- _Action item_
Line by line, please look for the word "сайта" in the following records, then copy each line you find it in.

(Saved data entries)
● ● ● ●
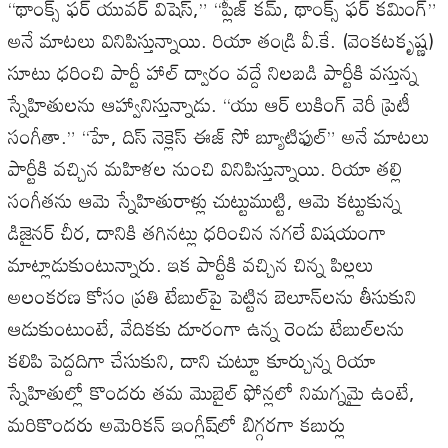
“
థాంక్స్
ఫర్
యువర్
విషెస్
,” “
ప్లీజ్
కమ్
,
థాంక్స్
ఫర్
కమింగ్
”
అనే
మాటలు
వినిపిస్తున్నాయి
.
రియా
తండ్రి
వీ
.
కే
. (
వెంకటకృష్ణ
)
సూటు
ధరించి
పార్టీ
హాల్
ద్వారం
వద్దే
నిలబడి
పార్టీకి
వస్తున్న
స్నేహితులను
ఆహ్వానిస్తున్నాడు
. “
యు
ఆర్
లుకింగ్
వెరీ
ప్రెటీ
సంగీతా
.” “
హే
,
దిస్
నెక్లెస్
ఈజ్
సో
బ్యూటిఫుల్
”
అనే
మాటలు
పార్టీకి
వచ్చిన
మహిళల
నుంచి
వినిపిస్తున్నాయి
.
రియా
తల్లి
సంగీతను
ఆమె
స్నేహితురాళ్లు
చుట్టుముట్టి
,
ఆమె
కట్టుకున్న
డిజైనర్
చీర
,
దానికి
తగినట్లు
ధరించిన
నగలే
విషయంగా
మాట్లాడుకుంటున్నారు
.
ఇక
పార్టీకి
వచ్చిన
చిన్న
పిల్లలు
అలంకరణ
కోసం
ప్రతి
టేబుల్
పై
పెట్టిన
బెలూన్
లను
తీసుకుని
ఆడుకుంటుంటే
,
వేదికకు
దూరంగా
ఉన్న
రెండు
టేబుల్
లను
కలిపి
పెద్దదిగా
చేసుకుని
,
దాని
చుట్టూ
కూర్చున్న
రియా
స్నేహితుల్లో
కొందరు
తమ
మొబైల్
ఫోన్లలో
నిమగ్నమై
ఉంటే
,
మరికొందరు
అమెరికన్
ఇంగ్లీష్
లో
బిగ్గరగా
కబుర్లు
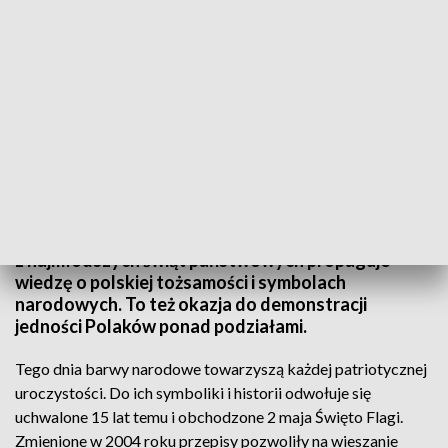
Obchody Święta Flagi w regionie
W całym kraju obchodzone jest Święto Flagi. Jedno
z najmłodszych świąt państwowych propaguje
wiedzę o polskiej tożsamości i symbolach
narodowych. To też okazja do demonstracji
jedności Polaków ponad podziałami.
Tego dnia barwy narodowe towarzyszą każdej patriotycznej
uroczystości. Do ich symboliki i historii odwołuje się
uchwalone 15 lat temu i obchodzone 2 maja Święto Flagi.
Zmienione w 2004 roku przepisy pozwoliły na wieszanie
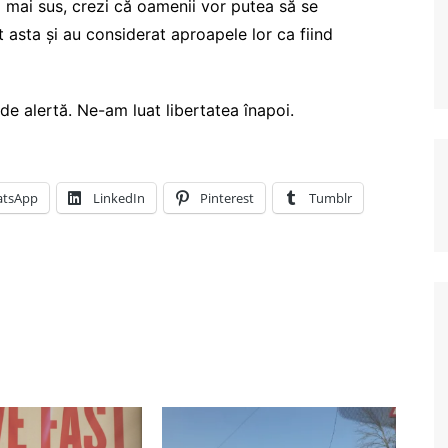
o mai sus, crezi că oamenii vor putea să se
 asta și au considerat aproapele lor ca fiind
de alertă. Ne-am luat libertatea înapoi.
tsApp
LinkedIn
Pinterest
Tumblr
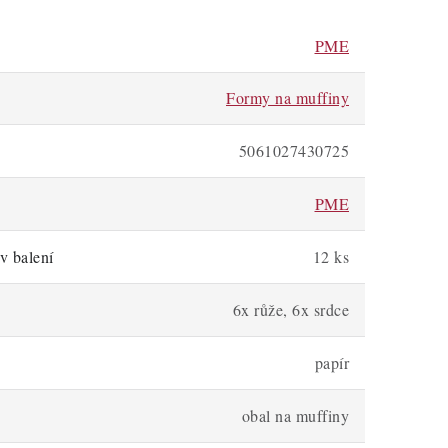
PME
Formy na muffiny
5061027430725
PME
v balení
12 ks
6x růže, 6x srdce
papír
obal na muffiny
● ● ● ●
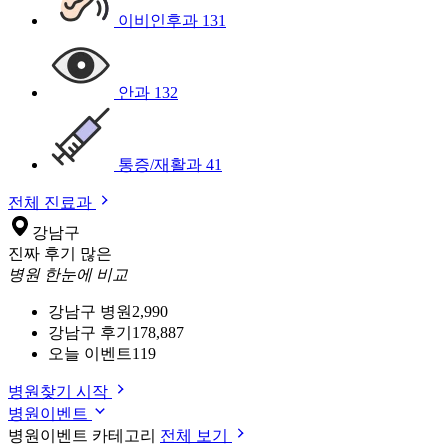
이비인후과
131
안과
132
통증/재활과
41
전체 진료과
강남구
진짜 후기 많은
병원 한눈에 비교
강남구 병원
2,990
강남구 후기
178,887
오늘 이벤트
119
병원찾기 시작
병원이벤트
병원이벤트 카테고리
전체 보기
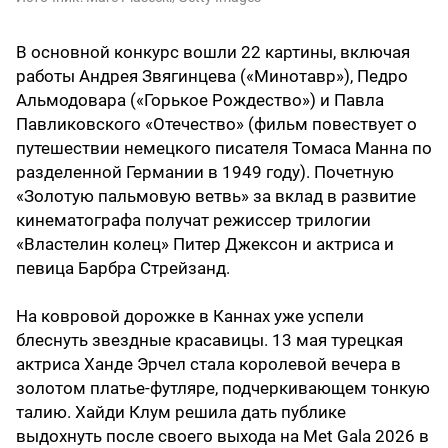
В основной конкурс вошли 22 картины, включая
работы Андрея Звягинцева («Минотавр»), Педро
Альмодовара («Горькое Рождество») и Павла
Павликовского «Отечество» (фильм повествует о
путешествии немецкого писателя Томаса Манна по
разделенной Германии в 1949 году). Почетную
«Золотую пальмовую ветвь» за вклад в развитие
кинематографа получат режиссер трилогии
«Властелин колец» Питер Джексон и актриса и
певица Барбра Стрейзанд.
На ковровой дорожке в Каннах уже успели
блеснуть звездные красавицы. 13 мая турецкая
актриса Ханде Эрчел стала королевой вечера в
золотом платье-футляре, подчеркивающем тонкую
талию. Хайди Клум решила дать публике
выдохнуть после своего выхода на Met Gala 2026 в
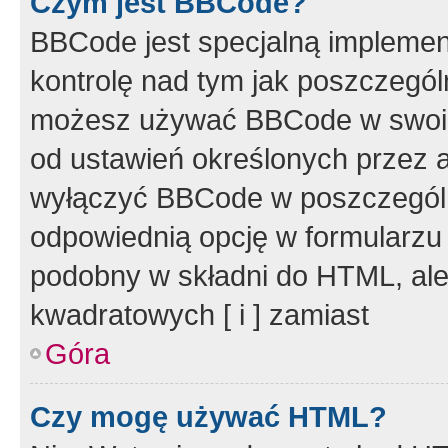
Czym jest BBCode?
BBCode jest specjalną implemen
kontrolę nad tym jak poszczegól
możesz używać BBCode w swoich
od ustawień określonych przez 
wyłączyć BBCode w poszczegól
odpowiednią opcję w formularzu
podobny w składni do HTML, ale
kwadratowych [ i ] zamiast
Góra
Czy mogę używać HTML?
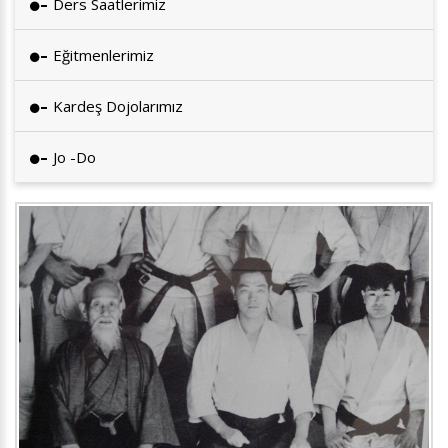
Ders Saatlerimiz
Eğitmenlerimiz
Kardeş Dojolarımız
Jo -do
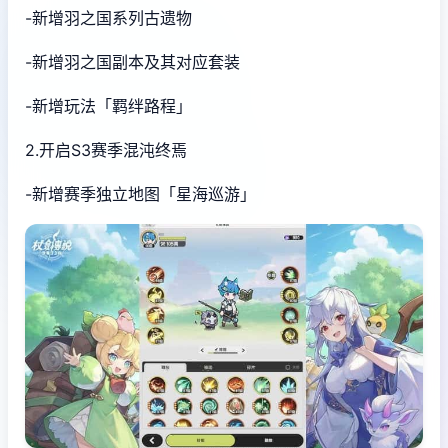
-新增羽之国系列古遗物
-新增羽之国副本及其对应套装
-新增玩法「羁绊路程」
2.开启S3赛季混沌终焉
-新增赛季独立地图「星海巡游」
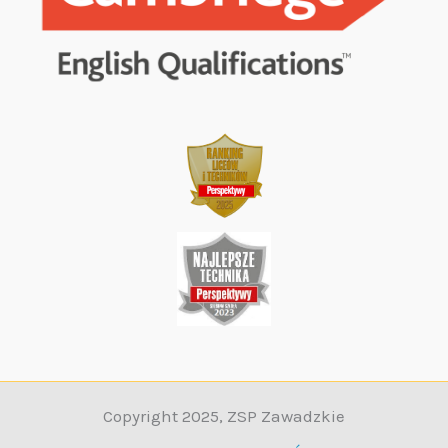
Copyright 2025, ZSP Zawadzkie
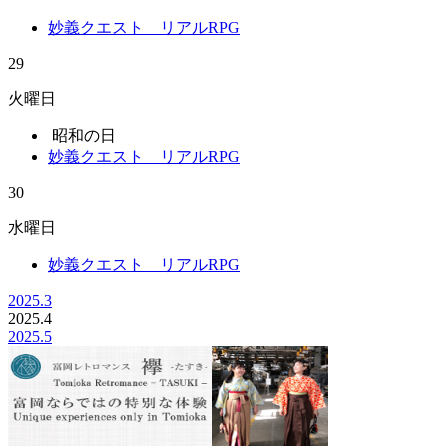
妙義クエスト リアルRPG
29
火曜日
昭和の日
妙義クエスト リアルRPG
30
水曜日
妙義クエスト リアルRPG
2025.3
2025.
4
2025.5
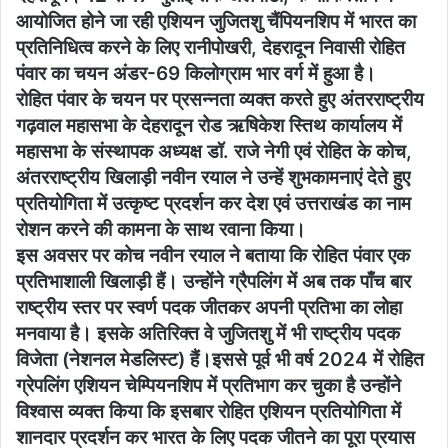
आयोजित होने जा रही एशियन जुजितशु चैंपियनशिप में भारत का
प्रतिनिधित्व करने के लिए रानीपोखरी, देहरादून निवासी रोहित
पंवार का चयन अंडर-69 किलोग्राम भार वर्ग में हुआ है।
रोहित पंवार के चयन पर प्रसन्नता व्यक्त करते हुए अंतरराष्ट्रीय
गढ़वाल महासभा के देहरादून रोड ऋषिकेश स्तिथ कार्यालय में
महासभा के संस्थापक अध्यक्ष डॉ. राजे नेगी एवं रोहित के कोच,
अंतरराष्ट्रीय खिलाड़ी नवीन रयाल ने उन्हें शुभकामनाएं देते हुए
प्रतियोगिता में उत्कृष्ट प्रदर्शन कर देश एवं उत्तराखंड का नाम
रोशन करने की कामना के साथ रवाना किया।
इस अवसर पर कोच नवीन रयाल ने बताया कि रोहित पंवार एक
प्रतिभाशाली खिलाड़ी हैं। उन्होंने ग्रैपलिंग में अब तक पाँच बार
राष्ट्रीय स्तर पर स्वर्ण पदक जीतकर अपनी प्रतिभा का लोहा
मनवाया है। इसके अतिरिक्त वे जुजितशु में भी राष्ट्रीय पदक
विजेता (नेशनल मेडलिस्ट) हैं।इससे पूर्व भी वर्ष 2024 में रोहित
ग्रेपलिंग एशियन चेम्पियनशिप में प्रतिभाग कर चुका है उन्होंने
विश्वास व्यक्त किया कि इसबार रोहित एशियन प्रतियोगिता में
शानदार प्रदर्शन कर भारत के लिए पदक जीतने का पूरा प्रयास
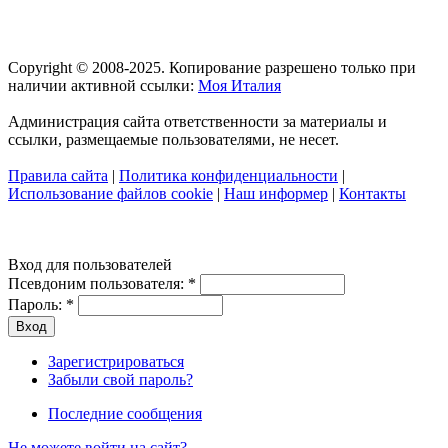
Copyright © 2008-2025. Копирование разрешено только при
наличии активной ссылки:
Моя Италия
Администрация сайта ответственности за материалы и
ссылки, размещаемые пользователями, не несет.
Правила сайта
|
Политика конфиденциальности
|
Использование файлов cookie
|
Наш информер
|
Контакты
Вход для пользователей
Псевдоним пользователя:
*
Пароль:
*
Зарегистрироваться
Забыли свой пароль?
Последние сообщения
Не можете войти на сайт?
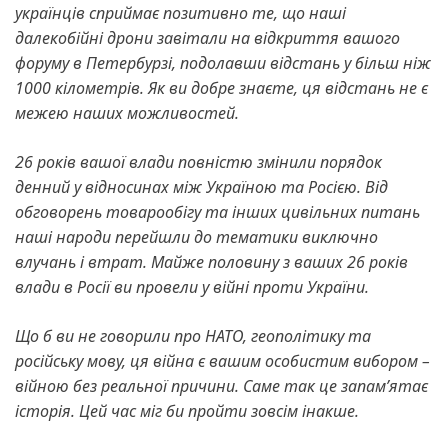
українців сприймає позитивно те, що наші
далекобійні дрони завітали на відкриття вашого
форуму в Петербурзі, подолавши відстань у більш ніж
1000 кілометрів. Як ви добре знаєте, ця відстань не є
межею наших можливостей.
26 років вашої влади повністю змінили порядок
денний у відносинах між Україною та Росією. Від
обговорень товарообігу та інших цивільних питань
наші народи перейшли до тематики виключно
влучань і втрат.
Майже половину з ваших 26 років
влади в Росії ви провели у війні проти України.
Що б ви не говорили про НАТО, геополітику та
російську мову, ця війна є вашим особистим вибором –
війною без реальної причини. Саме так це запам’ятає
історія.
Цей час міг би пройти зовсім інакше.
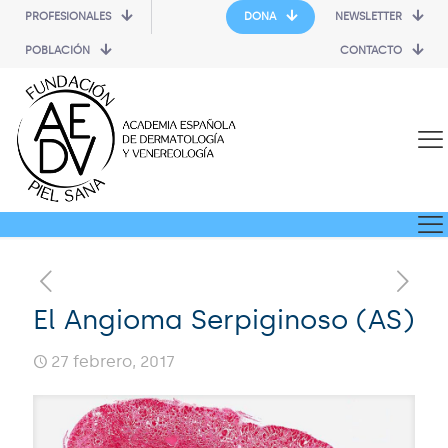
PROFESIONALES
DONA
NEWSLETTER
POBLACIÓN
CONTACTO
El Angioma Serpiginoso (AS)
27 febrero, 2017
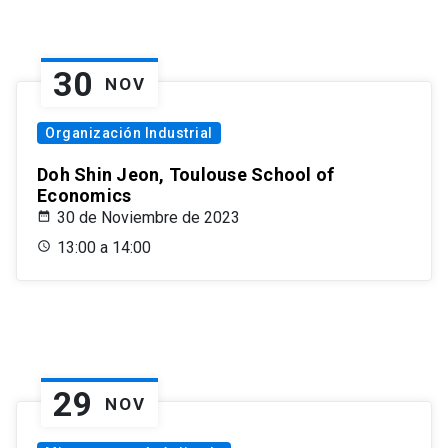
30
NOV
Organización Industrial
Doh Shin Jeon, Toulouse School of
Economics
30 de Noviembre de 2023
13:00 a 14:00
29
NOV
● ● ● ●
- _Result_
Администрация сайта ответственности за материалы и
Правила сайта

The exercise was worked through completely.